→ DESCRIPTION OF THE TASK:
The entries below contain a stretch that opens with the line containing "運営者情報 (79, 2555)" and closes with the line containing "靈蓮先生に相談する (146, 1425)"; set down that stretch exactly, both ends included, and nothing else.

----

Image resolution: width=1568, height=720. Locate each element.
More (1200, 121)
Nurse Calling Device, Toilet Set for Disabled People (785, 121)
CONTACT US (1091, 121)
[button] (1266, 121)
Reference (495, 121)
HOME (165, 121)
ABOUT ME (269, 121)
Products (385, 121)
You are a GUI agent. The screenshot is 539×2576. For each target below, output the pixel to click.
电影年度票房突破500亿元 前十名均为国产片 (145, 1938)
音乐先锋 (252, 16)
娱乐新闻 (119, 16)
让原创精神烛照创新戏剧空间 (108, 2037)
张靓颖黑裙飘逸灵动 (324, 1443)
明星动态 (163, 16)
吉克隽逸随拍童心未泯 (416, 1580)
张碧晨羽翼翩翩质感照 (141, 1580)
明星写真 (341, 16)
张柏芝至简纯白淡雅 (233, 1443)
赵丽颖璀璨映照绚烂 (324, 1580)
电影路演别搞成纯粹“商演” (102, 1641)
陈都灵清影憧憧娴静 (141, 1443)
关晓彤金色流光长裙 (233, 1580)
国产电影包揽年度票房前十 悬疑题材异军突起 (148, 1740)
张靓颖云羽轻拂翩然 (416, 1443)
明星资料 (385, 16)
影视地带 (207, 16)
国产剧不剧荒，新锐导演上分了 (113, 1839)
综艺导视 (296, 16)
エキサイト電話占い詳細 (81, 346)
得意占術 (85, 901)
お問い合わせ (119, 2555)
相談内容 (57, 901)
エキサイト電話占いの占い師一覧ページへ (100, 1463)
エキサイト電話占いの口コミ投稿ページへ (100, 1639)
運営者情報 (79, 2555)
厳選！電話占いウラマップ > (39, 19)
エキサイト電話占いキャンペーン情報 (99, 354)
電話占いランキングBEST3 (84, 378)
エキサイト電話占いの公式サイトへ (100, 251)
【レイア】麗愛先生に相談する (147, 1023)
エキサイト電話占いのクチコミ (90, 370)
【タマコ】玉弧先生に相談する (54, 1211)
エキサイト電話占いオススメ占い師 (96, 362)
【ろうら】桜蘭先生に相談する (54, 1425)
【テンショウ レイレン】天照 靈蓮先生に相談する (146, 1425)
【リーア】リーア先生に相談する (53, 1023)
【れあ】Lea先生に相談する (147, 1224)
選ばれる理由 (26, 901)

----

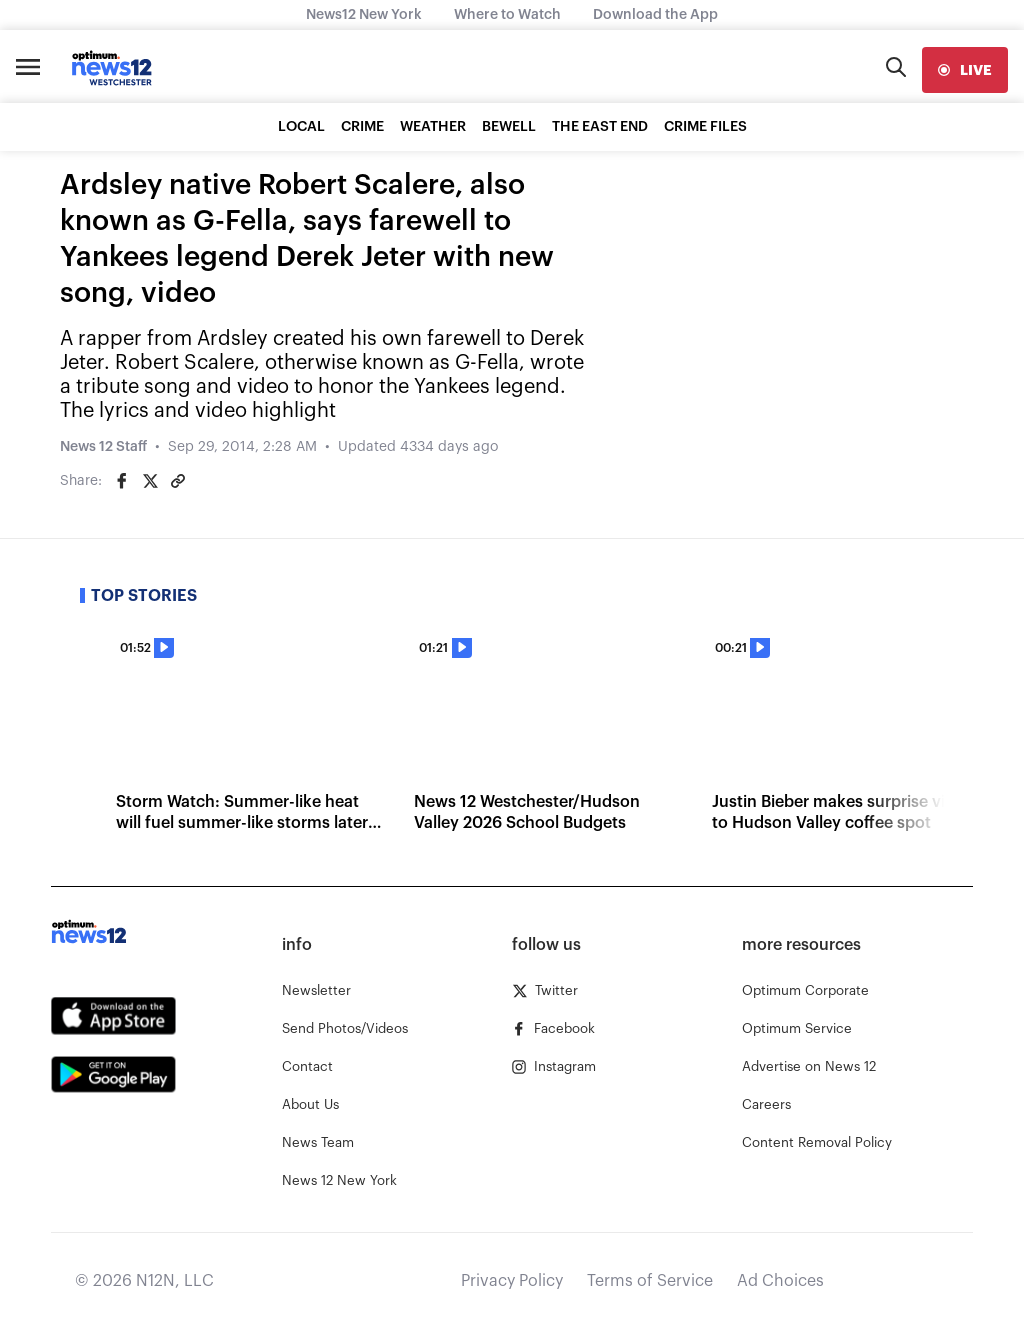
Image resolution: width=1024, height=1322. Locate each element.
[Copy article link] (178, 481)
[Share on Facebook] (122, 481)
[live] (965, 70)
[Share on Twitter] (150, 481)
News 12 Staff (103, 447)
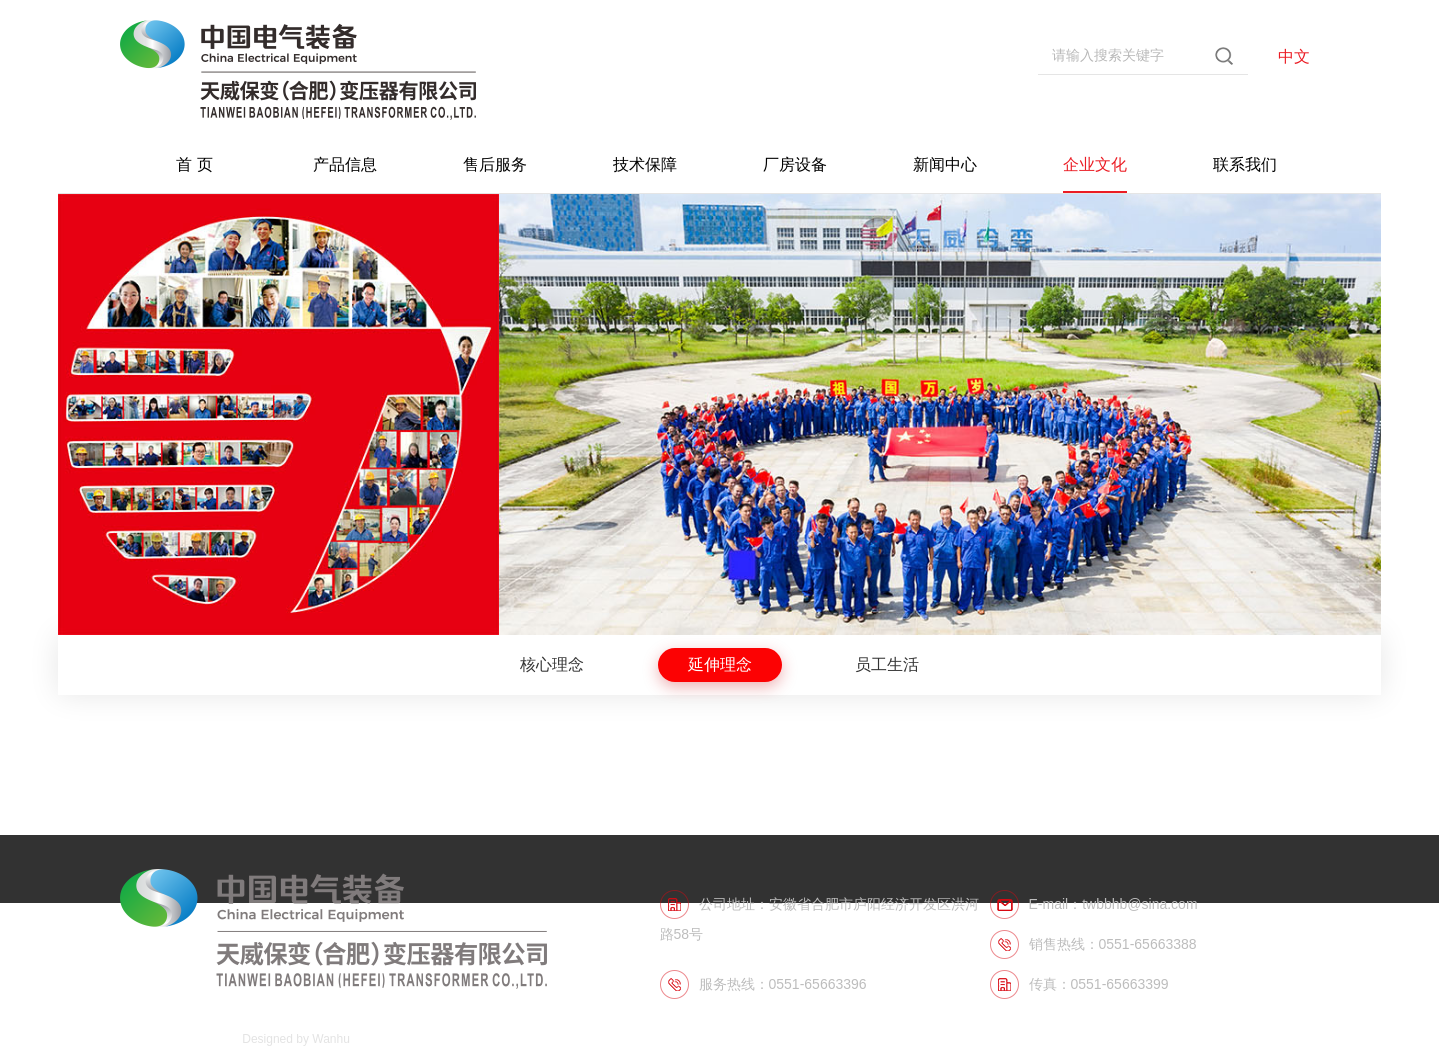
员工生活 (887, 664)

----

→ SOLUTION TO THE PROBLEM:
運営者情報 (79, 2555)
厳選！電話占いウラマップ > (39, 19)
エキサイト電話占いキャンペーン情報 (99, 354)
電話占いランキングBEST3 (84, 378)
エキサイト電話占いの公式サイトへ (100, 251)
【レイア】麗愛先生に相談する (147, 1023)
エキサイト電話占いのクチコミ (90, 370)
【タマコ】玉弧先生に相談する (54, 1211)
エキサイト電話占いオススメ占い師 (96, 362)
【ろうら】桜蘭先生に相談する (54, 1425)
【テンショウ レイレン】天照 靈蓮先生に相談する (146, 1425)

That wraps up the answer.